Before I got married to my husband, I used to have a list of the qualities I wanted in a man. I had a book where I wrote down all the qualities and any man that comes to me for marriage, I would always cross check my list to know if something is missing.
There is no passing day I don't come up with new qualities, I would always erase the ones that doesn't suit to my taste any longer. My mum became worried of me because I wasn't only becoming mature for marriage but I was chasing the good men away; good men in the sense that they have good characters not by status. I was so into the things of the world that I neglected that God's will should be everything.
Money was my priority for any eligible suitor who is ready to marry me. It was the first thing on my list. You can't blame me, I was so engrossed with my beauty that any man who likes me must have money to maintain my beauty.

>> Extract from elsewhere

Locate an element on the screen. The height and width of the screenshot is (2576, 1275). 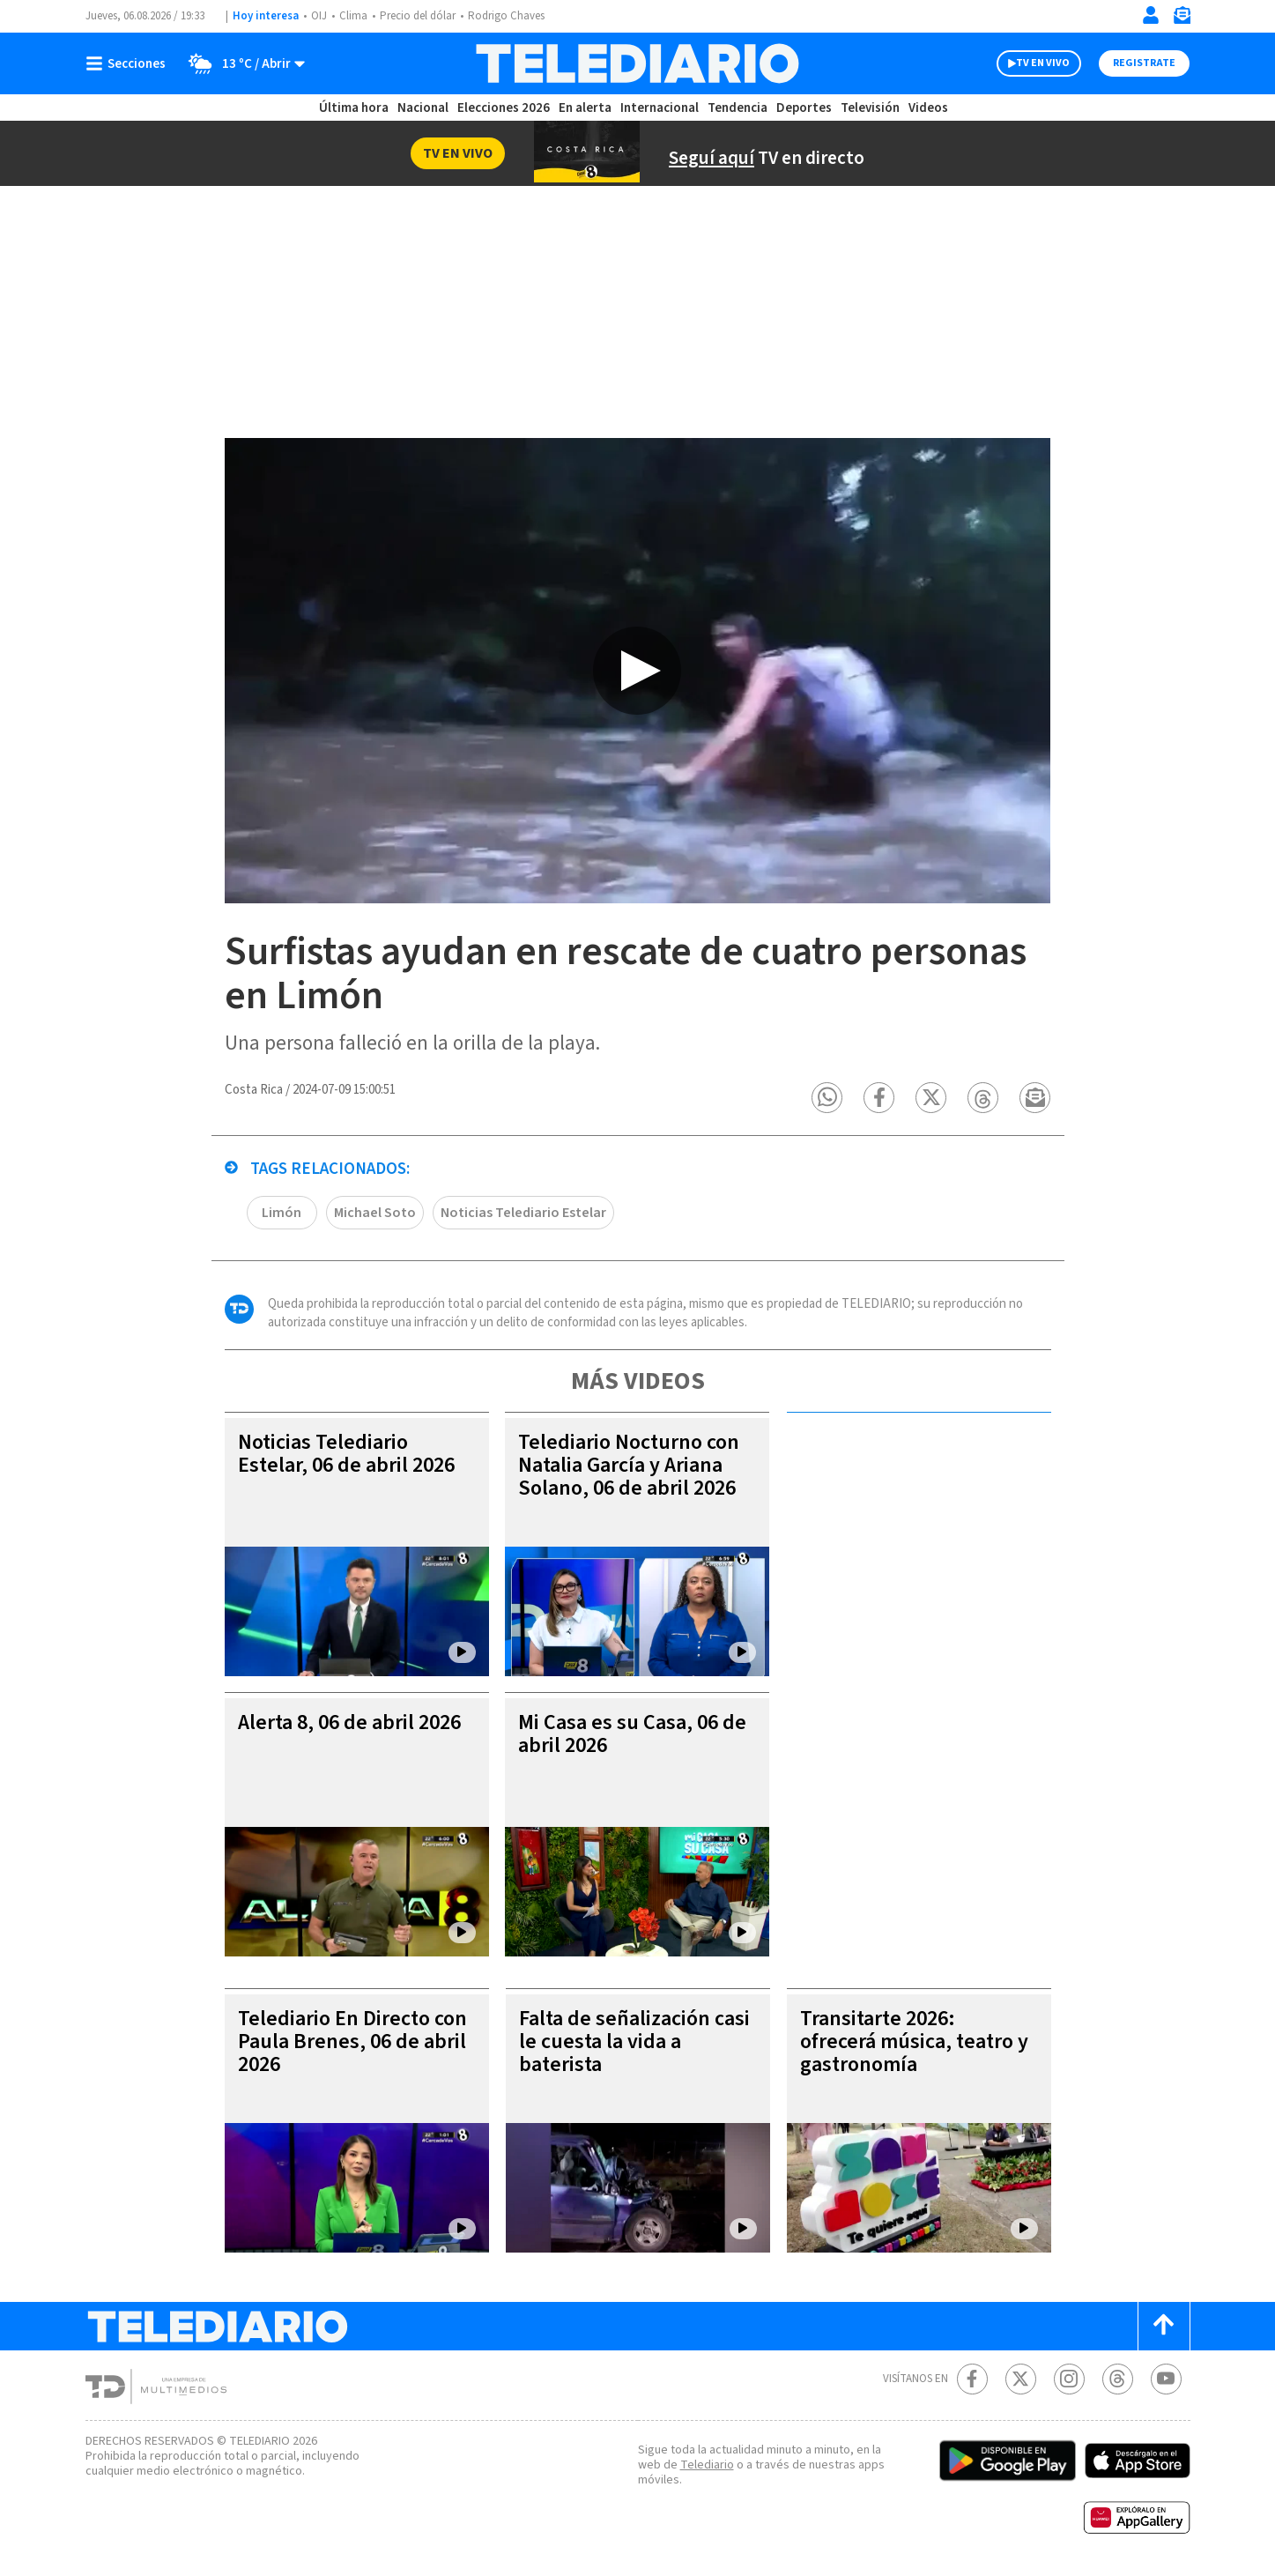 Última hora is located at coordinates (354, 108).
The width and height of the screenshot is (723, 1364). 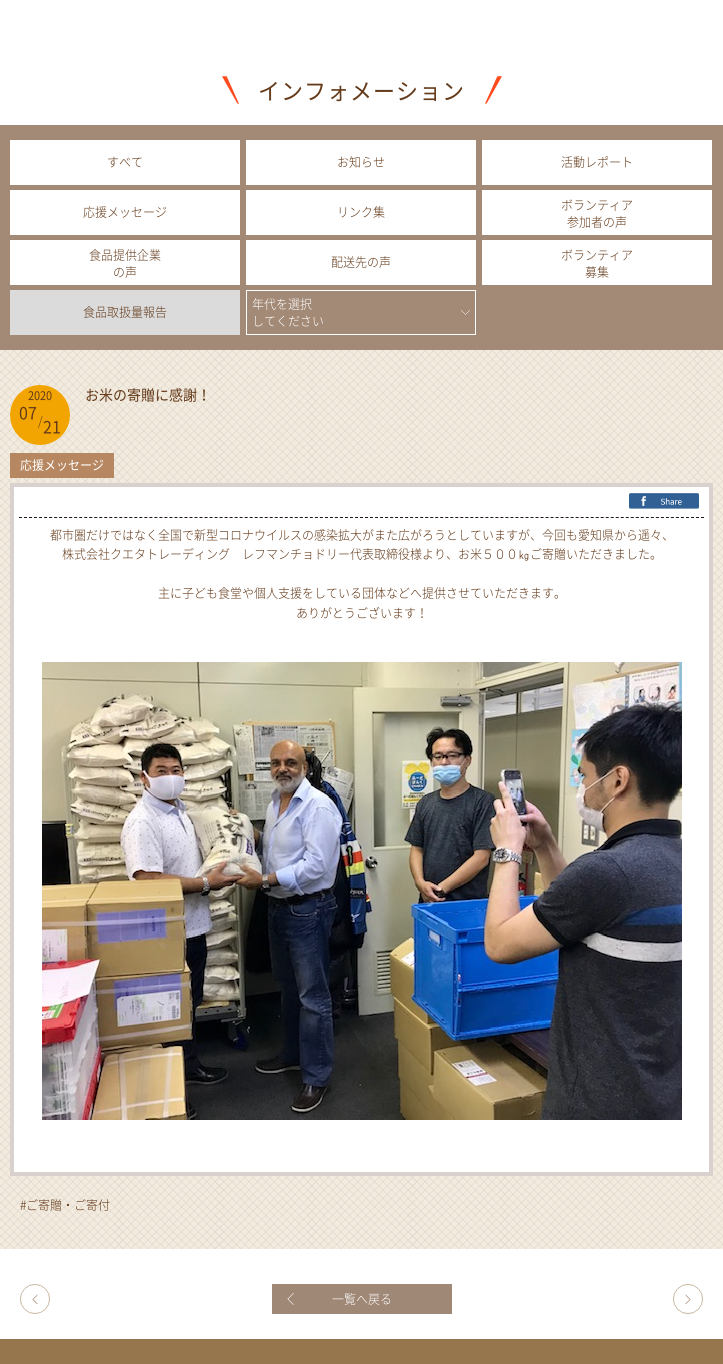 What do you see at coordinates (361, 262) in the screenshot?
I see `配送先の声` at bounding box center [361, 262].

I wear the latest clothes, shoes, hair and my nails are always painted with different colours. Everything about me was on point. How do you expect me to settle for any man. My life was that of a young child looking for his mum in the crowd. I was lost in terms of whom to choose as a husband.
I go to church every Sunday, In fact I was a committed member of the church; a chorister for that matter.
In my church, I used to be the centre of attraction for everyone, my beauty is behold comparison. That mentality made me aware of my beauty and that not every man is qualified to have me .
Amongst all the young guys in my church, there was this guy named James. He is rich, his dressing always on point, his swag complete. He is tall, bold and his masculinity made every young girl crave for him. I was determined to get him to like me at all cost without trying to force myself on him.
Few weeks later, he came to me, smiling at me. I was gone. Everything didn't matter to me except him. His smile alone made me forget that I work for God. I was staring longer than i shouldn't at him. I saw his fingers snapped at me. I was revived back to life.